Cycling has had a headstart when it comes to getting its house in order.
After well over a decade as the poster child for a sport shaken to its core by scandal, cycling has now seen football, athletics and tennis join it in the dock in the past year.
Allegations of widespread bribery, doping and match-fixing have sent shockwaves through those respective sports after years of what Irish cycling legend Sean Kelly describes as ‘denial’.
“I don’t know what the other sports were expecting to do, but they were denying the problem,” Kelly told us last week in Calpe.
“With cycling, they didn’t hide the problem. It was always going to be impossible for the other sports because people will always talk in the end and that is what is happening.”
Cycling’s doping problems, highlighted by the very public shaming of Lance Armstrong, have cost it legions of fans around the world, but Irish legend Sean Kelly believes the sport has put in place a system that is allowing it to gain the upper hand in the battle against doping.
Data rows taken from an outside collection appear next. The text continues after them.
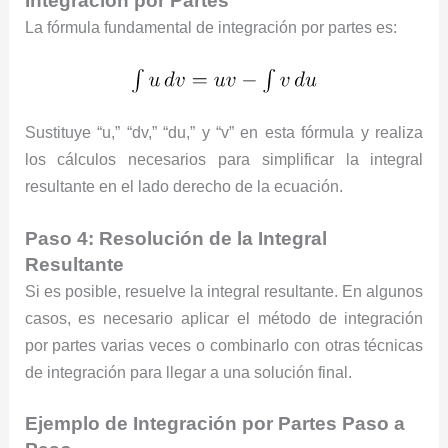
Integración por Partes
La fórmula fundamental de integración por partes es:
Sustituye “u,” “dv,” “du,” y “v” en esta fórmula y realiza
los cálculos necesarios para simplificar la integral
resultante en el lado derecho de la ecuación.
Paso 4: Resolución de la Integral
Resultante
Si es posible, resuelve la integral resultante. En algunos
casos, es necesario aplicar el método de integración
por partes varias veces o combinarlo con otras técnicas
de integración para llegar a una solución final.
Ejemplo de Integración por Partes Paso a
“Cycling went through a very bad time. The doping problem has been going on for a long time, but cycling is a sport that has been working on it. It took a long time to get the biological passport structured right and since they got it it has been taking riders out.
“Cycling haven’t been afraid to publicise riders that have been positive, they haven’t been brushing anything under the carpet. Now cycling has the advantage, cycling has been through it and come out the other end.
“The other sports, which there have been rumours circulating about for the last years, but it has been kept very quiet and now they have the problems to get through.”
Kelly was speaking in southern Spain at the launch of his An Post-Chain Reaction team for 2016, and he admits to hoping that the UCI-Continental outfit can make it a three in a row when it comes to developing Irish talent.
The last two years have seen Sam Bennett (above) and Ryan Mullen graduate to teams competing at the highest level of the sport and while Kelly is hopeful of continuing that conveyor belt of talent with member of this year’s squad of 16 riders, he admits that getting greater numbers of prospects into racing might only happen when young people can witness Irish success on the big stage.
“Our objective since the early days would be to develop Irish riders from the juniors and try to move them to the next level. That took longer than we planned, but now it’s happened and we’ve done well with Bennett and Mullen and hopefully we can do it with a number of other Irish riders.
“I think from a competitive point of view, the amount of younger riders in racing is not as many as we would like.
“When Wiggins won the Tour with Sky, that gets huge national coverage and that had a snowball effect [in Britain]. If we had something like that in Ireland that would really speed up the a mount of younger people getting involved in the sport.
“If you look at the Olympics and Dan Martin, if we could get a performance where he could win or get a result in the Olympic road race, well that would be huge for cycling and generating interest in the sport among young people. It would amazing to get a result like that.”
Martin has switched jerseys this year, leaving the Cannondale-Garmin team after eight years to join Belgian outfit Etixx-QuickStep, a move heartily endorsed by Kelly as the Irishman looks to add to his recent triumphs in Liege-Bastogne-Liege and Il Lombardia.
“I think the move was needed,” he said. “You definitely need to move. When you’re with a team for many years, working with the same personnel, to change colours is certainly good for motivation.
“He needed that because you do get stale and it’s very hard to keep motivated when you know everyone in the team too well.
“Quickstep is a huge team that can do well in all sorts of Classics so it’s certainly a good move. It is certainly better than not moving. Staying with Garmin wouldn’t have been a good choice for him.”